実際に自分の身に媚薬と真司の手が及ぶ近距離の未来を想像した雅之は、『やぁっ』と小さく叫び、真司の腕の中で目尻に涙を滲ませた。真司は、雄に生来備わっている加虐心を何処までも煽ってくる雅之があまりに愛しくて、その額に唇を、ちゅ、ちゅ、と音を立てて寄せると、雅之の潤んだ瞳を覗き込みながら、自分の中にあるサディスティックな部分を隠す事なく、雅之を追い詰めていった。


「食事をする時間以外、俺は貴方を自分の腕から離す気はありません。そして、その食事にも、俺はこの媚薬を惜しみなく使っていきます。そして、昔させてあげられなかった妊娠をさせるまで……貴方が、いつか俺の目の前で悪阻に苦しむ姿を見せるまで、この慰安旅行が終わってからも、これから先もずっと、ずぅっと、俺は貴方を離しません。だから、今から覚悟して下さいね。俺をこんな狂人にしてしまったのは、貴方自身なんですから」


うっとりと目を細めて、恐ろしい未来を口にする絶対的強者に、何が何でも懐胎させると宣言されてしまった雅之は、生存に纏わる本能までもが激しく刺激された結果、すっかりと腰を抜かしてしまった。全身をがたがたと震わせながら、敢えなくその場に失禁を果たしてしまった愛しい雌を見て、真司はくすくすと、新しい玩具を与えられたばかりの子供の様に無邪気に笑った。その笑顔は、戦場で、ブラック・バカラの任務地で、死者が美しい獣を最後に目にした際、その時にその獣が浮かべていた表情と全く同一のものだった。だからこそ雅之は、真司の中に秘められていた残虐性を垣間見た瞬間に、自分の辿る運命を確認したのだった。


自分の中にあった雄としてのなけなしの本能は、この二日間でぐしゃぐしゃに踏み潰され、その存在を無きものとされてしまうのだろう、と。


「嗚呼、すいません、雅之さん。加減が分からなくて、湯呑みの中に10滴くらい入ってしまいました。
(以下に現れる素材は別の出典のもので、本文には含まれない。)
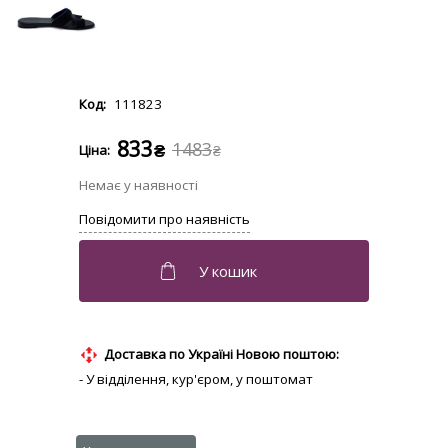
111823
833
1483
₴
₴
Доставка по Україні Новою поштою:
- У відділення, кур'єром, у поштомат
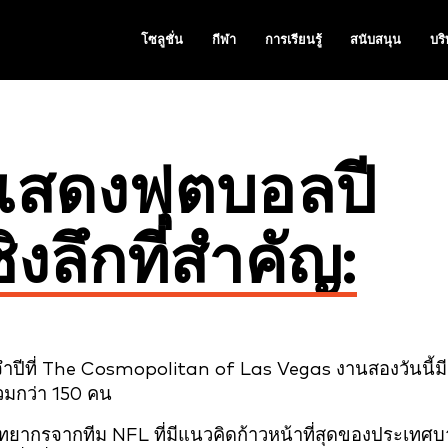
โซลูชั่น
กีฬา
การเรียนรู้
สนับสนุน
บริ
รแสดงฟุตบอลปี
ชิงลึกที่สำคัญ:
ปีที่ The Cosmopolitan of Las Vegas งานสองวันนี้มี
วมกว่า 150 คน
ยากรจากทีม NFL ที่มีแนวคิดก้าวหน้าที่สุดของประเทศบ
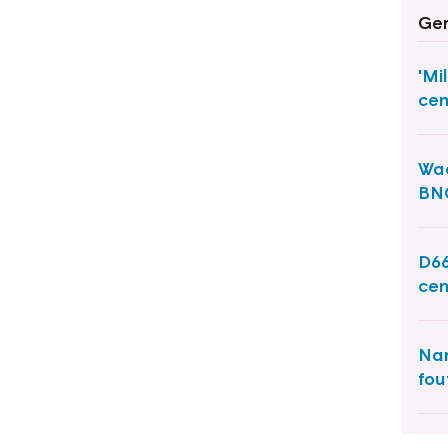
Ger
'Mi
cen
Waa
BN
D66
cen
Nam
fou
次からは気を付けますから、今回は取り敢えず、このままグイッといって下さい」


いつの間にか涙をポロポロと零していた雅之は、促されるままにその湯呑みを手に取った。そして、その中に入っている超強力な媚薬入りの抹茶を飲み下す他に、選び取れる方法など存在しないという感覚を得ながら、震える手で湯呑みを傾けた。こく、こく、と媚薬入りの抹茶を飲む際に動く、微かに浮き出た雅之の喉仏を、真司は自分の親指の腹で、じっくりと撫で回した。そして、自分に備わっている猟奇性を惜しみなく全面に押し出した態度で、『本当の自分』との再会を果たして、恐怖と喜びからお漏らしをしてしまった、腕の中にいる自分の愛しい雌に向き合った。


「今まで俺の前で直腸洗浄する姿を見せてこなかったでしょう?何度も貴方以外の男の脱糞する姿見過ぎて、ウンザリしてたんです。漸く貴方の姿で上書き出来るなぁ……貴方の透明な腸液が出てくるまで、今日こそはちゃんと確認させて下さいね」


自分は、この雄の前で、人間が生来兼ね備えているポリシーですら尊重されずに、徹底的に犯されるのだ、という事を理解した雅之は、喉に絡む抹茶と媚薬のえぐみを再確認しながら、小さく頷くしかなかった。


そして、蹂躙に次ぐ蹂躙、凌辱に次ぐ凌辱に明け暮れる事実が確定した二日間が、ここに幕を開けたのである。